■ EXERCISE DETAILS
The answer must consist solely of the lines from the opening line of the entries through the line with "stap. Diana Bellers", transcribed exactly and without any pictures.
** INPUT FOR THIS TASK follows **
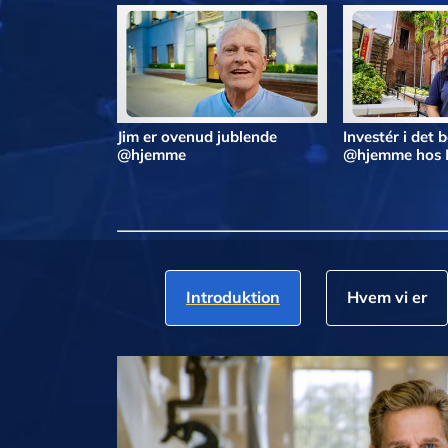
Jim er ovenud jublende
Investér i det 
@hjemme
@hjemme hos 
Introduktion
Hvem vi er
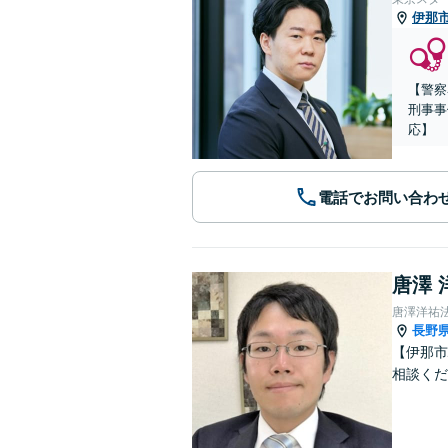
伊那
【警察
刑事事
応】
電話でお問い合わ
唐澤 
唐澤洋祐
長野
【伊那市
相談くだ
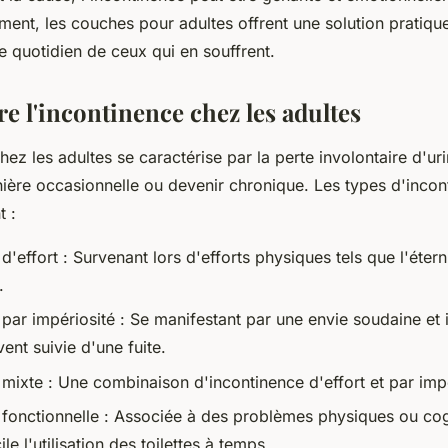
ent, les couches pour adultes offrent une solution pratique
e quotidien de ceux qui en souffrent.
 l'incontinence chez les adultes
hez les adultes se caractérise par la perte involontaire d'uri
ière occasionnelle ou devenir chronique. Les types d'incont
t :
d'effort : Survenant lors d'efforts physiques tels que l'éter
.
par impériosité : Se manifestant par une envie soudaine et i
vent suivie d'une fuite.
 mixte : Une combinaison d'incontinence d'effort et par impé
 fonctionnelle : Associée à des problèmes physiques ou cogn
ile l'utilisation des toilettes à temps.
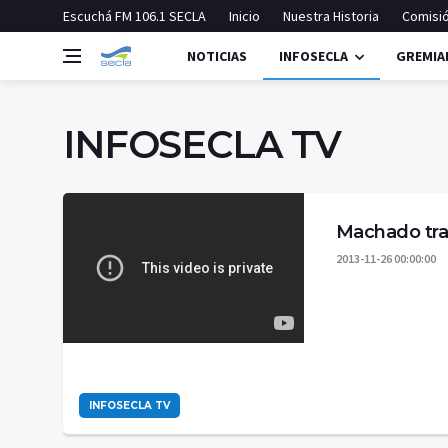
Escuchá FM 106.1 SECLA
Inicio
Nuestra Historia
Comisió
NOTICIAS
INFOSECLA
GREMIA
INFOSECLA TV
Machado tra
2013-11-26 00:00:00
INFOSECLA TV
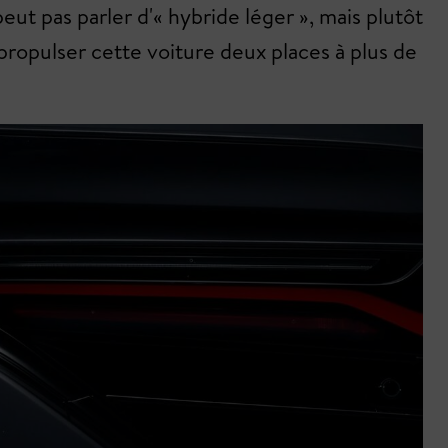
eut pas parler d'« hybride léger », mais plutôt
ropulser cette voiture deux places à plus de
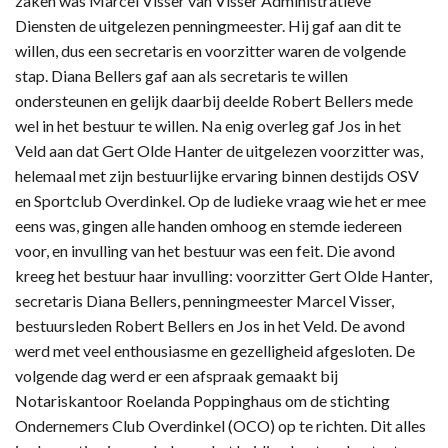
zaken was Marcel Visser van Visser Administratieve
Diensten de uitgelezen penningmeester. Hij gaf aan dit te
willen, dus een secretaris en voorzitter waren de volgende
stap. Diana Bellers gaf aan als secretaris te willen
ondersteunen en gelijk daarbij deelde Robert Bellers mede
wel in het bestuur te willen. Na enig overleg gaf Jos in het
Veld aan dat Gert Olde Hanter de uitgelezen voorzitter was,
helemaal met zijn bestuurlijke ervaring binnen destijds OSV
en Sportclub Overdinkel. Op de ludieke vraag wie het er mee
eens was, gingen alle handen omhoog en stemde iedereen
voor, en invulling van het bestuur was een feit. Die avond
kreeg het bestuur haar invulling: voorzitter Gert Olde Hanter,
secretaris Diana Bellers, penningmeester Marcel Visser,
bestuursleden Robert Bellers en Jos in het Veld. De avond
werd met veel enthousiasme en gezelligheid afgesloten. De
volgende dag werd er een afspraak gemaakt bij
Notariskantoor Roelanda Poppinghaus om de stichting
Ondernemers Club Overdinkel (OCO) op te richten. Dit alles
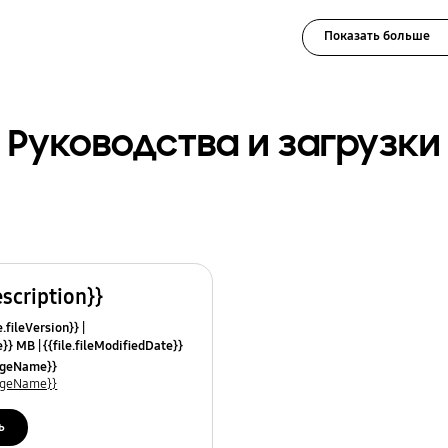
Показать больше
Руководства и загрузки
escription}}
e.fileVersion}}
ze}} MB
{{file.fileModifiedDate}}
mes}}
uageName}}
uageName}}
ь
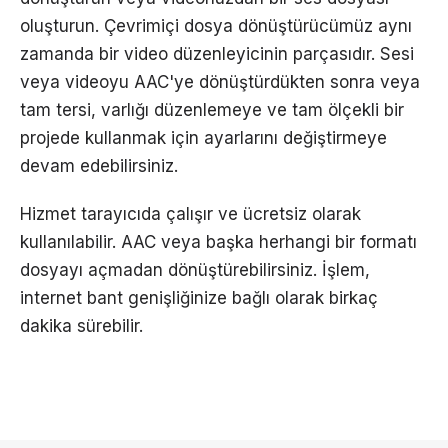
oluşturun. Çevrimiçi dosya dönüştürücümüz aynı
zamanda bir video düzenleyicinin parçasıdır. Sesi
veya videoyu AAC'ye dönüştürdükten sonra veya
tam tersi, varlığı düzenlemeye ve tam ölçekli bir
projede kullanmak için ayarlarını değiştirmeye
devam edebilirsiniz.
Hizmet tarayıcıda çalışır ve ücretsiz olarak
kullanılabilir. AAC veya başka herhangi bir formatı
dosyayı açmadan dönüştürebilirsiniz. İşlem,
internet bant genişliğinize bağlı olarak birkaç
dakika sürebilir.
** End of INPUT FOR THIS TASK **
■ EXERCISE RESULT
Jim er ovenud jublende
Investér i det 
@hjemme
@hjemme hos 
Introduktion
Hvem vi er
伊那
【警察
刑事事
応】
電話でお問い合わ
唐澤 
唐澤洋祐
長野
【伊那市
相談くだ
ent, les couches pour adultes offrent une solution pratique
e quotidien de ceux qui en souffrent.
 l'incontinence chez les adultes
hez les adultes se caractérise par la perte involontaire d'uri
ière occasionnelle ou devenir chronique. Les types d'incont
t :
d'effort : Survenant lors d'efforts physiques tels que l'éter
.
par impériosité : Se manifestant par une envie soudaine et i
vent suivie d'une fuite.
 mixte : Une combinaison d'incontinence d'effort et par impé
 fonctionnelle : Associée à des problèmes physiques ou cogn
ile l'utilisation des toilettes à temps.
Escuchá FM 106.1 SECLA
Inicio
Nuestra Historia
Comisió
NOTICIAS
INFOSECLA
GREMIA
INFOSECLA TV
Machado tra
2013-11-26 00:00:00
INFOSECLA TV
eut pas parler d'« hybride léger », mais plutôt
ropulser cette voiture deux places à plus de
zaken was Marcel Visser van Visser Administratieve
Diensten de uitgelezen penningmeester. Hij gaf aan dit te
willen, dus een secretaris en voorzitter waren de volgende
stap. Diana Bellers gaf aan als secretaris te willen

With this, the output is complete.